And then there's the chicken part of me, that just wants to perch and stare, the part that reaches out to grab whatever edible morsel comes its way, the part that will take whatever it wants, because it can. That part of me doesn't get why greed is wrong. It doesn't get that the power of money is any different than the power of God. It loves treasure. It admires the glittering statues of Baal, the Wall Street Bull, and Mammon.

I admit it—I've bowed to these idols myself-- during those daydreams where life would be perfect if only we had a...fill in the blank. Our farm would be perfect if we had a terraced perennial garden with about 24 of those snap-together raised beds they have in the gardeners'' supply catalog, and a row of those solar path lights that look like copper and glass lilies weaving up the hillside path. And wouldn't the place be altogether great with one of those sturdy commercial greenhouses, the ones with the automatic temperature-sensing system of fans and heaters? Or, really, we'd settle for a decent mid-sized tractor--with just a couple of attachments...well, maybe three or four?--and things really would be so much easier with a bigger barn! Why, we could fill it with all kinds of critters and put up all kinds of food and just sit around all winter, feasting and telling stories and feeding the woodstove...

Perhaps this plays out in our church family, too: sometimes, the place we've got seems alright. We're good people, good at welcoming guests, good at running to help when one of us falls or suffers a setback and needs a prayer or a helping hand. And these are things to be celebrated. But when was the last time we got together—as a whole church family—not to cook a fundraising dinner, but to hear someone witness to the life-changing power of love or the challenge of working on God's behalf? Can you remember the last time we sent a team to work on a Habitat for Humanity house, the last time anyone went to a local or statewide church event and discovered all the amazing things our Church is doing in our communities and across the world? Do we spend time listening, each day, for our Still-Speaking God? Or are we just too worn-out from all our worrying and anxieties, too tired from all the fundraising it takes to repair the roof, clean the floors, fix the kitchen and fill the oil tank of this beautiful big... barn?

There are good reasons to want a barn. The disciples of Jesus may have been tent-makers, but we are not first-century people. We are anchored to this challenging time, this wild-weathered place. Long winters, high winds and damaging storms have a way of making us want to hunker down, to get everything under cover, to secure our stuff. The challenge is to keep from focusing too hard on the security of our stuff. There's a term for people who do this: “practical athiests.” We may say we believe in God, but if we're holding on too tightly to let God in—if we're driven not by hope and faith, but by our fears, then we are practical atheists. Instead of learning to soar, we spend our time building shells to crawl back into.
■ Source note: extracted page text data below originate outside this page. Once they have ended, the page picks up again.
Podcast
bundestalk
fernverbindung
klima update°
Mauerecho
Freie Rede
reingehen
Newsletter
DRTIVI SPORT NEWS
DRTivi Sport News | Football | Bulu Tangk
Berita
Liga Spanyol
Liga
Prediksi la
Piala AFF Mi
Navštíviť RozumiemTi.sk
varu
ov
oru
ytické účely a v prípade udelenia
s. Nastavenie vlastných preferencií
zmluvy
Our way of living proclaims not the love of God, but our fear that “stuff” really is all there is, and we have no-one to call on, no-one to answer to, but our own selves.

When I read this week's gospel lesson, I hear a bit too much of myself. I'm with that guy in the parable when he longs to build something magnificent, fill his storehouse to the brim, then relax, eat, drink and be merry. But, meanwhile, I'm working three jobs to cover the bills. I'm laying awake nights, wondering how to hold on to everything we've got. During the day, I move from place to place in a cloud of anxiety, blind to the abundance of this place. I'm shutting out the birdsongs, the slow opening of blooms, the rising blush of the first tomatoes of the season. And I'm shutting out the friends I'm too busy to visit, the call to my folks I never quite manage to make, even though I think about doing it every day. I'm missing the gifts of Creation, offering themselves up on every side: the soaring hawk above the pine trees. The butterflies in the wildflowers along the road. The strange beauty—and free bounty—of wild mushrooms, quietly pushing up from the forest's damp earth.
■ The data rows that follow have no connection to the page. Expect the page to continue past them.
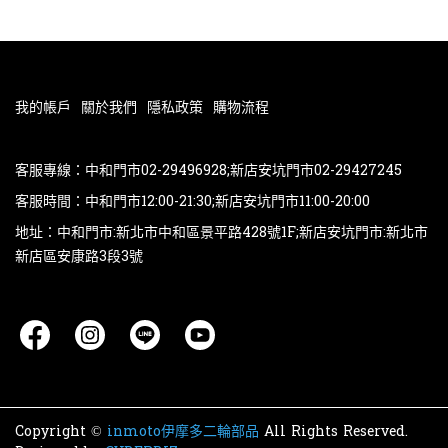
我的帳戶
關於我們
隱私政策
購物流程
客服專線：中和門市02-29496928;新店安坑門市02-29427245
客服時間：中和門市12:00-21:30;新店安坑門市11:00-20:00
地址：中和門市:新北市中和區景平路428號1F;新店安坑門市:新北市
新店區安康路3段3號
Copyright ©
inmoto伊摩多二輪部品
All Rights Reserved.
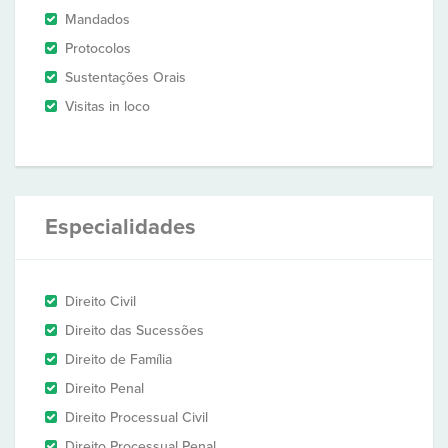
Mandados
Protocolos
Sustentações Orais
Visitas in loco
Especialidades
Direito Civil
Direito das Sucessões
Direito de Família
Direito Penal
Direito Processual Civil
Direito Processual Penal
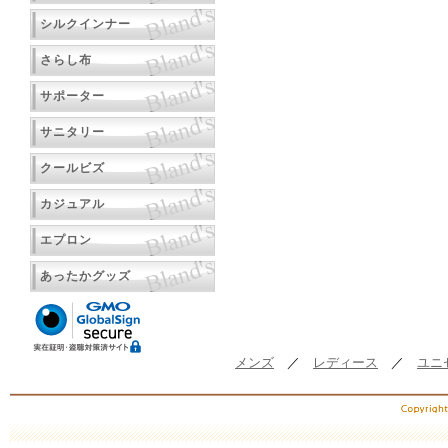
シルクインナー
さらし布
サポーター
サニタリー
クールビズ
カジュアル
エプロン
あったかグッズ
メンズ
／
レディース
／
ユニ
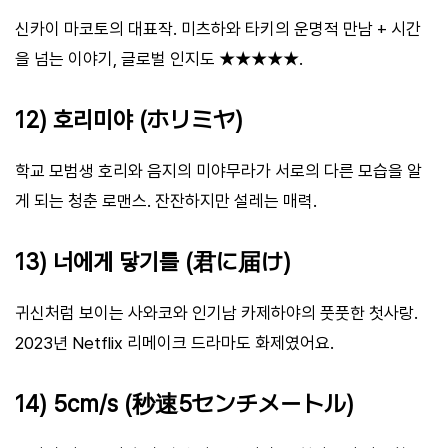
신카이 마코토의 대표작. 미츠하와 타키의 운명적 만남 + 시간
을 넘는 이야기, 글로벌 인지도 ★★★★★.
12) 호리미야 (ホリミヤ)
학교 모범생 호리와 음지의 미야무라가 서로의 다른 모습을 알
게 되는 청춘 로맨스. 잔잔하지만 설레는 매력.
13) 너에게 닿기를 (君に届け)
귀신처럼 보이는 사와코와 인기남 카제하야의 풋풋한 첫사랑.
2023년 Netflix 리메이크 드라마도 화제였어요.
14) 5cm/s (秒速5センチメートル)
Let me tell you about mushrooms and chickens. Our friend David, a self-proclaimed “foodie”, who lives to cook and eat, asked if he could learn to butcher a chicken. After years of enthusiastic meat-eating, he figured it was the honest thing to do. And so I shepherded him through the steps: the sharpening of the knife, the respectful, gentle handling of the bird, the actual butchering and feather-plucking and all the unglamourous messy bits. And David was grateful—momentarily sick to his stomach, but grateful—for the learning experience. He took the rooster home, and presented us that evening with a very tasty pot of coq au vin.

I had shared my knowledge, but there was something I wanted to learn, too-- our foodie friend is also a skilled mushroom forager. I've lived close to the woods most of my life, but I've always been afraid of mushrooms. I wanted to be able to walk in the woods and know more about the place. I was intrigued by the idea that shady, untended landscape, the opposite of my sunny garden, might contain some harvestable gourmet treats.

It took a while before I booked my lesson. I was too busy, too wrapped up in my fears and anxieties: refinancing the farm, paying the bills, selling and saving enough of the harvest... and, once I finally agreed to go, I wasted precious time fretting about all the gear I'd need. You could say I was running around like a chicken with its head cut off...well, that's not the way we butcher them, but you know what I mean!

Out in the woods, on the trail of wild mushrooms, the manufactured concerns of society fell away. Our feet fell into a different rhythm, followed deer paths, allowed ourselves to be led instead of pounding out my own agenda... my eyes learned to see in new ways, and then the unfettered joy of discovery: a free gift, a harvest that harms no-one, and a delicacy that awakens all my senses to the abundance of the earth!

Listen again:
The land of a rich man produced abundantly. And he thought to himself, 'What should I do, for I have no place to store my crops?' Then he said, 'I will do this: I will pull down my barns and build larger ones, and there I will store all my grain and my goods. And I will say to my soul, 'Soul, you have ample goods laid up for many years; relax, eat, drink, be merry.' But God said to him, 'You fool! This very night your life is being demanded of you. And the things you have prepared, whose will they be?' So it is with those who store up treasures for themselves but are not rich toward God."

“The land of a rich man produced abundantly.”
Oh, how worthy of celebration! In the time of Jesus, an abundant harvest was an occasion of celebration, a time to share one's bounty with the whole community, a time to recognize, publically, that the source of all goodness is God.

"And he thought to himself, what shall I do, for I have no place to store my crops? Then he said, I will do this: I will pull down my barns and build larger ones, and there I will store all my grain and goods.” Do you see the man's self-deception? He tells himself he has no storage place, but to build it he has to tear down the buildings he already has! I fall into the same trap all too often. God lays out a feast in the woodlands, and I waste time stuffing my bag with stuff I might need on the trail, just in case. God carves a beautiful coastline and stitches it to the edge of the glorious ocean, and I can't go because I don't have the latest beach gear.

“But God said to him, 'You fool! This very night your life is being demanded of you.” And the things you have prepared, whose will they be?” Whose, indeed? I think of my Grandma Charlotte, who spent her last years sorting through a lifetime of stuff, getting rid of so much matter that really didn't matter at all, leaving us all the gift of freedom to remember her life instead of what she accumulated. Will we leave a legacy of stories that reflect the love of our creator, or will we leave a legacy of stuff over which our relatives will squabble? Will our possessions sing of the glory to God, or trumpet the glory of Bean's?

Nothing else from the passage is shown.